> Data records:
*****
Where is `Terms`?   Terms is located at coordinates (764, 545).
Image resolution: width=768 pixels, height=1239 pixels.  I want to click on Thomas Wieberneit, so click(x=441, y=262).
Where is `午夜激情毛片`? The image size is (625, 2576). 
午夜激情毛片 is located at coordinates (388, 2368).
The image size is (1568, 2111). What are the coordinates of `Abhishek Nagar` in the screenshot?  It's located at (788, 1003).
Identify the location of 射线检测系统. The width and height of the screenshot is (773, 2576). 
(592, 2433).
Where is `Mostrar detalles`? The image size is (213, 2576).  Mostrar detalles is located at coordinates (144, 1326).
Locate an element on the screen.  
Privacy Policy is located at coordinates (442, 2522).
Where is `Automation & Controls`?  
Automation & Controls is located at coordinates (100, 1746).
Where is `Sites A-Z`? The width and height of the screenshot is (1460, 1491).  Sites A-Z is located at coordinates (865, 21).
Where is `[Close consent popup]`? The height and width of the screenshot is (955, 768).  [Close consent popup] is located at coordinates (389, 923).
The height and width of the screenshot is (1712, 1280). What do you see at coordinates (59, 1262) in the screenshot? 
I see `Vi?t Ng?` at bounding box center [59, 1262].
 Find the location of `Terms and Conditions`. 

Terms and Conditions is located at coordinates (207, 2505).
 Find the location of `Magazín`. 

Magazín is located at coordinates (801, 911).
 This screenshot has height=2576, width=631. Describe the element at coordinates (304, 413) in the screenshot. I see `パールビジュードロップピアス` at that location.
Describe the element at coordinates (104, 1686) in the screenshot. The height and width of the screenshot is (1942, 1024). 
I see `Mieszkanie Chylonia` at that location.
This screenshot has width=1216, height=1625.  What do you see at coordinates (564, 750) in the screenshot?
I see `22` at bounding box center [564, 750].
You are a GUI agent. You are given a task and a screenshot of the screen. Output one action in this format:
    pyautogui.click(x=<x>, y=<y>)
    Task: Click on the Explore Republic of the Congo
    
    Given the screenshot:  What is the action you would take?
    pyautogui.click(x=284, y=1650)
*****
> Problem to work on: The answer must be every entry, reproduced exactly.

> Task result:
Where is `Terms`?   Terms is located at coordinates (764, 545).
Image resolution: width=768 pixels, height=1239 pixels.  I want to click on Thomas Wieberneit, so click(x=441, y=262).
Where is `午夜激情毛片`? The image size is (625, 2576). 
午夜激情毛片 is located at coordinates (388, 2368).
The image size is (1568, 2111). What are the coordinates of `Abhishek Nagar` in the screenshot?  It's located at (788, 1003).
Identify the location of 射线检测系统. The width and height of the screenshot is (773, 2576). 
(592, 2433).
Where is `Mostrar detalles`? The image size is (213, 2576).  Mostrar detalles is located at coordinates (144, 1326).
Locate an element on the screen.  
Privacy Policy is located at coordinates (442, 2522).
Where is `Automation & Controls`?  
Automation & Controls is located at coordinates (100, 1746).
Where is `Sites A-Z`? The width and height of the screenshot is (1460, 1491).  Sites A-Z is located at coordinates (865, 21).
Where is `[Close consent popup]`? The height and width of the screenshot is (955, 768).  [Close consent popup] is located at coordinates (389, 923).
The height and width of the screenshot is (1712, 1280). What do you see at coordinates (59, 1262) in the screenshot? 
I see `Vi?t Ng?` at bounding box center [59, 1262].
 Find the location of `Terms and Conditions`. 

Terms and Conditions is located at coordinates (207, 2505).
 Find the location of `Magazín`. 

Magazín is located at coordinates (801, 911).
 This screenshot has height=2576, width=631. Describe the element at coordinates (304, 413) in the screenshot. I see `パールビジュードロップピアス` at that location.
Describe the element at coordinates (104, 1686) in the screenshot. The height and width of the screenshot is (1942, 1024). 
I see `Mieszkanie Chylonia` at that location.
This screenshot has width=1216, height=1625.  What do you see at coordinates (564, 750) in the screenshot?
I see `22` at bounding box center [564, 750].
You are a GUI agent. You are given a task and a screenshot of the screen. Output one action in this format:
    pyautogui.click(x=<x>, y=<y>)
    Task: Click on the Explore Republic of the Congo
    
    Given the screenshot:  What is the action you would take?
    pyautogui.click(x=284, y=1650)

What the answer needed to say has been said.